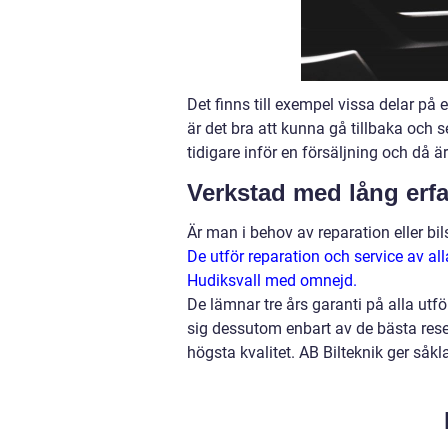
Det finns till exempel vissa delar på en
är det bra att kunna gå tillbaka och se
tidigare inför en försäljning och då ä
Verkstad med lång erfa
Är man i behov av reparation eller bil
De utför reparation och service av al
Hudiksvall med omnejd.
De lämnar tre års garanti på alla u
sig dessutom enbart av de bästa reser
högsta kvalitet. AB Bilteknik ger såk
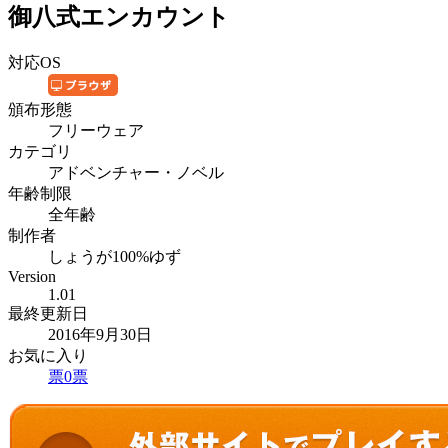
御八式エンカウント
対応OS
頒布形態
フリーウェア
カテゴリ
アドベンチャー・ノベル
年齢制限
全年齢
制作者
しょうが100%ゆず
Version
1.01
最終更新日
2016年9月30日
お気に入り
票
0
票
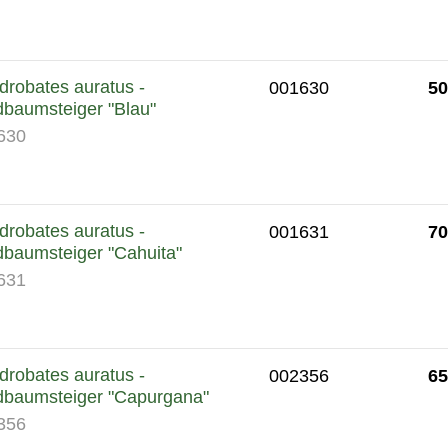
robates auratus -
50
001630
dbaumsteiger "Blau"
630
robates auratus -
70
001631
dbaumsteiger "Cahuita"
631
robates auratus -
65
002356
dbaumsteiger "Capurgana"
356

#####

- [Your objective] From the listing above, copy out each line where the word "dbaumsteiger" appears.

- [Exercise answer]
dbaumsteiger "Blau"
dbaumsteiger "Cahuita"
dbaumsteiger "Capurgana"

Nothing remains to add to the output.